▸ **Given records**
Start of Block

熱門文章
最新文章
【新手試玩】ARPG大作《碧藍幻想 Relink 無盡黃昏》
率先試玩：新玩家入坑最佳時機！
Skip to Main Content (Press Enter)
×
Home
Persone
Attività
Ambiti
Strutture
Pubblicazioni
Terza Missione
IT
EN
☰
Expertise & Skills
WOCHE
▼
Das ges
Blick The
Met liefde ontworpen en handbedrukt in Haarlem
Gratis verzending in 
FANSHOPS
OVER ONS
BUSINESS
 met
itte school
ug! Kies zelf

End of Block

▸ **Problem details**
What you return should match the entries above exactly.

▸ **Response**
熱門文章
最新文章
【新手試玩】ARPG大作《碧藍幻想 Relink 無盡黃昏》
率先試玩：新玩家入坑最佳時機！
Skip to Main Content (Press Enter)
×
Home
Persone
Attività
Ambiti
Strutture
Pubblicazioni
Terza Missione
IT
EN
☰
Expertise & Skills
WOCHE
▼
Das ges
Blick The
Met liefde ontworpen en handbedrukt in Haarlem
Gratis verzending in 
FANSHOPS
OVER ONS
BUSINESS
 met
itte school
ug! Kies zelf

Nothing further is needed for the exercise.